|Distance||2.4 miles roundtrip|
|Best Seasons||Spring, Fall, Winter|
- Beautiful Sonoran Desert wilderness and rare organ pipe cacti
- Adventurous hike to go underneath a natural stone arch
- Astounding views
Arch Canyon was a nice surprise. Based on the information I found on the park's official site and other websites, I was expecting a flat, 1-mile roundtrip hike with views of a natural stone arch and of course organ pipe cacti. Instead, a sign at the trailhead encouraged a spontaneous decision to double my distance and climb a primitive trail to see the arch up close and personal. The National Park Service does not advertise the unmaintained latter half of the trail on their maps or website, but nevertheless it is often attempted (though most do not make it to the top). Whether you're looking for an easy but scenic trip into the canyon or a full-blown adventure up a rugged canyon slope, the Arch Canyon Trail is an ideal trip.
Although you can see the arch from the parking area, as pictured below, the hike is more than worth the small effort to travel through cactus-studded desert and into the sandstone-walled Arch Canyon. This first section slopes gradually into the canyon, so much that it will feel flat. Occasionally you'll pass through a wash, where you'll quickly go down into soft gravel and back up again.
This hike really packs a punch. With a short but difficult trail, you'll steeply ascend to a geological wonder and one of the best views in the entire park. Even if you choose not to go to the top, Arch Canyon is a beautiful Sonoran Desert landscape worth a stop while on the scenic Ajo Mountain Drive. Connect with me using the social media links below and share your adventures!
As with most parks operated by the National Park Service, dogs are not allowed on this trail. The first part of this trail is certainly family friendly and a great way to leave the road behind and enter the Sonoran Desert wilderness; the second half is dangerously steep and difficult to navigate -- not a place for children.
You should avoid this park at all costs during the summer when scorching 110-degree temperatures are frequent. Instead, visit during spring, fall, and winter when temperatures are mild. Sun protection is vital during any season since there is no shade whatsoever during the first part of the trail, and ample water is essential for any desert hiking trip. If you intend on hiking all the way up to the arch, pants are highly recommended to protect your legs from the overgrown, itchy, spiky scrub lining the steep incline -- even when it's warm out, I suggest sweating in pants over shredding your legs in shorts.

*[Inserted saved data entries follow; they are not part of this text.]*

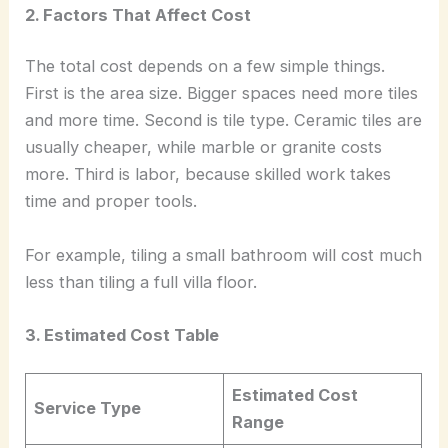
2. Factors That Affect Cost
The total cost depends on a few simple things.
First is the area size. Bigger spaces need more tiles
and more time. Second is tile type. Ceramic tiles are
usually cheaper, while marble or granite costs
more. Third is labor, because skilled work takes
time and proper tools.
For example, tiling a small bathroom will cost much
less than tiling a full villa floor.
3. Estimated Cost Table
Estimated Cost
Service Type
Range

The trail is relatively popular, and you'll definitely see others while on the flat section. While many attempt to reach the arch, most turn around either because they are too tired to continue up the steep grade or because they are unable to find the primitive trail. As such, you are likely to have the arch to yourself once you reach the top.
From Phoenix, take Interstate 10 west, then go south on Arizona Highway 85 towards Gila Bend and Interstate 8. In Gila Bend, follow signs to stay on Arizona Highway 85, turning right just before Interstate 8. At some point south of Gila Bend it's likely you'll encounter a Border Patrol checkpoint (I passed through two on Arizona Highway 85 on my way from the park to Phoenix). Continue straight through Ajo and Why and you'll reach the park.
From Tucson, take Interstate 19 south the Arizona Highway 86 (Ajo Way). Continue straight until you reach Why, then turn left onto Arizona Highway 85. You may encounter a Border Patrol checkpoint at some point along Arizona Highway 86, and possibly again on Arizona Highway 85 just before the park (I passed through two from Tucson to the park).
Once in the park, turn right to stop by the Kris Eggle Visitor Center to pay your entrance fee if you need to use a credit/debit card, otherwise turn left onto Ajo Mountain Road. The road becomes a narrow, one-way gravel road that may be rough in places, though it's perfectly doable in a sedan if you drive slowly. In any case, it's worth it to drive slow just because the scenery on Ajo Mountain Drive is absolutely fantastic and in my opinion better than what I saw on Puerto Blanco Drive. You'll pass gigantic old organ pipe and saguaro cacti as the road winds up and down through washes into the scenic Ajo Mountain Range. About halfway through the 21-mile scenic loop drive, you'll reach the small parking area for Arch Canyon.
Google Maps Directions
Parking, Fees, and Facilities
All vehicles must pay a $25 entrance fee good for 7 days, payable at the Kris Eggle Visitor Center (cash, card, or check) or the self-service stations at the beginning of Ajo Mountain Drive (cash or check only). Annual passes for Organ Pipe Cactus National Monument are available for $45; Interagency Passes are also accepted here and cost $80. More information about entrance fees is available on the park's website. There are no facilities at this trailhead, but there are restrooms and picnic tables at the Estes Canyon - Bull Pasture Trailhead further down the road.